What is needed: Leave the pictures out and restate every line below exactly.

Exercise data:

:::::

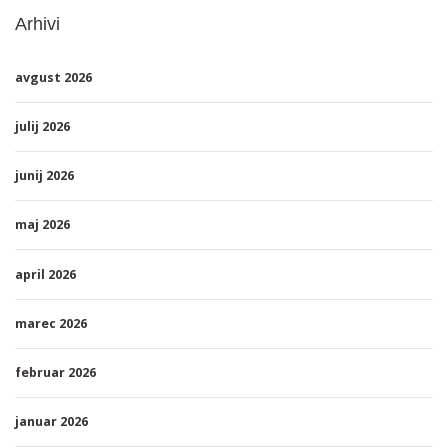
Arhivi
avgust 2026
julij 2026
junij 2026
maj 2026
april 2026
marec 2026
februar 2026
januar 2026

:::::

Task result:
Arhivi
avgust 2026
julij 2026
junij 2026
maj 2026
april 2026
marec 2026
februar 2026
januar 2026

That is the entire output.